Wednesday, April 1, 2015

Time to Fight

I look down at my legs...and my mini me begins her assault.  She has been programmed over and over for the past 40 years.  She has lots of ammunition and experience...I cant believe you are so fat, why did you eat that, why didn't you exercise more today...ect...

If I had a penny for every negative body image thought I have had in my head, I would never need to work again....I would be eternally wealthy.  For years, almost entire days have been taken up with comments and  criticism from my mini me.  From counting calories in foods, calculating exercise hours, blaming...shaming...guilting, decisions of what to eat, how much, not caring...bingeing...UGG...

The fight slowly began not too long ago.  I became sick of listening, sick of wasting time.   I was noticing not only the way I was talking to myself, but also the way I was treating myself.  I was my own worst enemy...There are more things to be spending my time on...and better things to be listening too.  There is strength on the inside, happiness to be had.  It was time to engage in this battle. 

Step right up Maxine(my strong, confident alter ego) It is time to go to work.  It is time to come into the neighborhood, and put Mini me in her place.  I know I needed her.  Unfortunately, she had some things to learn... I had to supply her with some ammunition.  Maxine has been given little snip-its of ammo from time to time, only to be blasted by a much more powerful army of thoughts from Mini Me (She is so strong)

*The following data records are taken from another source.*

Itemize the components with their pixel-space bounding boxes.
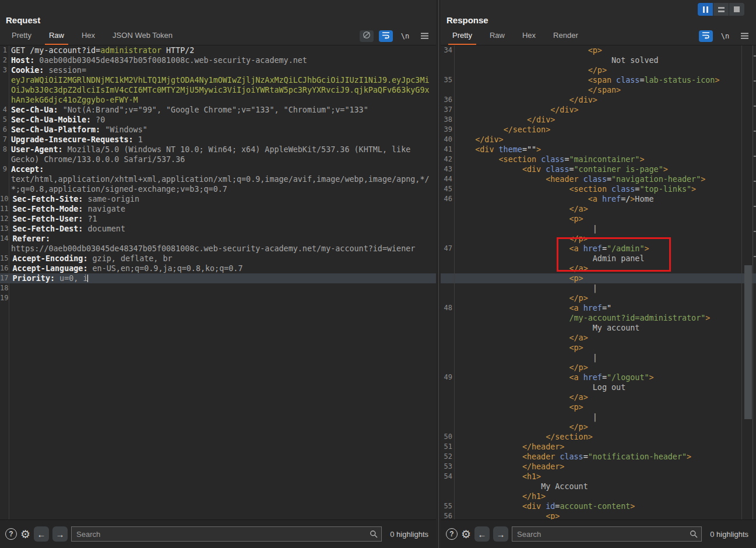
code-segment: hAn3ekG6djc41oZggybo-eFWY-M [11,96,138,104]
tab-hex[interactable]: Hex [73,28,104,45]
panel-divider[interactable] [436,0,441,548]
response-tabs: PrettyRawHexRender [444,28,587,45]
line-number [441,55,454,65]
word-wrap-toggle[interactable] [379,30,393,42]
code-text: </header> [454,462,564,472]
layout-single-button[interactable] [729,3,744,16]
layout-columns-button[interactable] [698,3,713,16]
code-segment: Admin panel [593,254,645,263]
code-row: <p> [441,273,756,283]
code-row: Log out [441,382,756,392]
next-match-button[interactable]: → [493,526,508,542]
newline-icon: \n [721,32,729,40]
code-row: My Account [441,482,756,491]
scrollbar-thumb[interactable] [744,265,752,419]
code-text: text/html,application/xhtml+xml,applicat… [9,174,430,184]
word-wrap-icon [702,31,710,41]
response-editor-menu-button[interactable] [737,30,751,42]
code-row: 42 <section class="maincontainer"> [441,154,756,164]
line-number: 36 [441,95,454,105]
previous-match-button[interactable]: ← [34,526,49,542]
line-number: 47 [441,244,454,254]
line-number: 4 [0,105,9,115]
code-segment: <p> [569,343,583,352]
tab-pretty[interactable]: Pretty [3,28,40,45]
code-segment: id [546,502,555,511]
code-segment: > [715,76,719,85]
tab-pretty[interactable]: Pretty [444,28,481,45]
code-segment: ?0 [91,115,105,124]
code-segment: > [649,373,654,382]
code-row: </a> [441,333,756,343]
code-segment: </p> [569,294,588,303]
code-row: 12Sec-Fetch-User: ?1 [0,214,436,224]
search-icon [370,530,378,540]
code-segment: Cookie: [11,66,44,75]
line-number: 50 [441,432,454,442]
request-editor[interactable]: 1GET /my-account?id=administrator HTTP/2… [0,45,436,520]
code-segment: > [536,145,541,154]
code-segment: </h1> [522,492,546,501]
code-segment: </header> [522,442,565,451]
code-segment: <header [522,452,560,461]
line-number [441,412,454,422]
code-row: <p> [441,343,756,353]
code-text: hAn3ekG6djc41oZggybo-eFWY-M [9,95,138,105]
line-number: 40 [441,135,454,145]
line-number [0,154,9,164]
code-row: 40 </div> [441,135,756,145]
code-segment: My Account [541,482,588,491]
code-row: 19 [0,293,436,303]
help-button[interactable]: ? [446,528,458,540]
code-segment: My account [593,324,640,332]
line-number: 52 [441,452,454,462]
next-match-button[interactable]: → [52,526,68,542]
eye-slash-icon [362,31,371,41]
line-number [441,293,454,303]
code-segment: class [611,185,635,194]
code-segment: HTTP/2 [161,46,194,55]
request-tabs-row: PrettyRawHexJSON Web Token \n [0,29,436,45]
code-row: 5Sec-Ch-Ua-Mobile: ?0 [0,115,436,125]
code-text: <p> [454,402,583,412]
request-editor-menu-button[interactable] [417,30,431,42]
code-row: </p> [441,422,756,432]
code-segment: > [687,452,691,461]
response-editor[interactable]: 34 <p> Not solved </p>35 <span class=lab… [441,45,756,520]
search-settings-button[interactable]: ⚙ [20,529,30,540]
code-row: </a> [441,204,756,214]
previous-match-button[interactable]: ← [474,526,490,542]
search-input[interactable] [512,526,702,542]
word-wrap-toggle[interactable] [699,30,713,42]
code-text: <h1> [454,472,541,482]
line-number: 6 [0,125,9,135]
code-segment: class [541,155,564,164]
line-number [441,65,454,75]
tab-raw[interactable]: Raw [481,28,514,45]
newline-chars-toggle[interactable]: \n [718,30,732,42]
code-segment: GET /my-account?id= [11,46,100,55]
tab-render[interactable]: Render [544,28,587,45]
layout-rows-button[interactable] [713,3,729,16]
code-segment: session= [44,66,86,75]
code-text: Sec-Ch-Ua-Platform: "Windows" [9,125,147,135]
code-row: </span> [441,85,756,95]
tab-json-web-token[interactable]: JSON Web Token [104,28,181,45]
code-row: Admin panel [441,254,756,264]
code-row: 46 <a href=/>Home [441,194,756,204]
line-number: 35 [441,75,454,85]
newline-chars-toggle[interactable]: \n [398,30,412,42]
code-segment: Priority: [12,274,55,283]
code-segment: /my-account?id=administrator" [569,314,705,322]
code-row: 6Sec-Ch-Ua-Platform: "Windows" [0,125,436,135]
code-segment: > [639,155,644,164]
search-settings-button[interactable]: ⚙ [461,529,471,540]
code-text: Sec-Fetch-Dest: document [10,224,125,234]
tab-hex[interactable]: Hex [514,28,544,45]
hide-nonprinting-button[interactable] [360,30,374,42]
search-icon [690,530,698,540]
tab-raw[interactable]: Raw [40,28,73,45]
help-button[interactable]: ? [5,528,17,540]
search-input[interactable] [71,526,382,542]
code-text: <div id=account-content> [454,501,635,511]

I attended a seminar, and a switch turned inside of me.  Hearing the stories of others, to realize we are not alone in our struggles...with our demons, with our voices, or our battles.  The stories we have lived, the stories we have told ourselves.  True or not, they are what we believe.  I have been learning that we have the power to CHANGE THEM!  We have a choice what to think, what to believe and what we say to ourselves.

Enter..Self-Talk...My husband comes home from a training...he brings home these downloads, and asks me to try them.  All you have to do is play them in the background when you are getting ready for work, cooking, eating...whenever.  Hmmm, sounds easy I think, and I would of course love to support him, right?  I don't have an agenda, I just do it.

Within a couple weeks, I notice things changing.  My Maxine gets information, ammunition, new words, new thoughts.  It was like I was taking her to the gym every day and she was getting stronger and stronger.  Mini has gotten tired fighting this new, strong, and educated Maxine.  Maxine has won a few rounds, and is getting energized.  The tired and defeated Mini me is hanging out on the couch, sleeping... 

This self talk has given me hope, power, and independence from my badgering mini me. I am thankful for my husband for helping me with the journey...that I will continue.  If you would like to find out more about this great ammunition watch for the Self-Talk Seminar we are holding at Center Point Church in Concord on April 11 at 1:45pm, or message me.

Give your Maxine a fighting chance.  She is capable of acceptance, joy, happiness, confidence and self-esteem.